_Task statement_
Line for line, return the data exactly, omitting all pictures.

Extracted page text data:
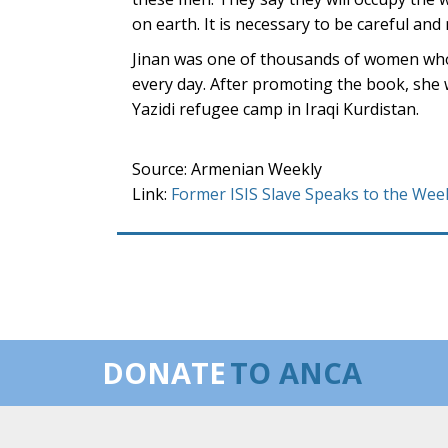
on earth. It is necessary to be careful and 
Jinan was one of thousands of women who 
every day. After promoting the book, she
Yazidi refugee camp in Iraqi Kurdistan.
Source: Armenian Weekly
Link:
Former ISIS Slave Speaks to the Wee
DONATE
TO ANCA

_Solution to this task_
on earth. It is necessary to be careful and 
Jinan was one of thousands of women who 
every day. After promoting the book, she
Yazidi refugee camp in Iraqi Kurdistan.
Source: Armenian Weekly
Link:
Former ISIS Slave Speaks to the Wee
DONATE
TO ANCA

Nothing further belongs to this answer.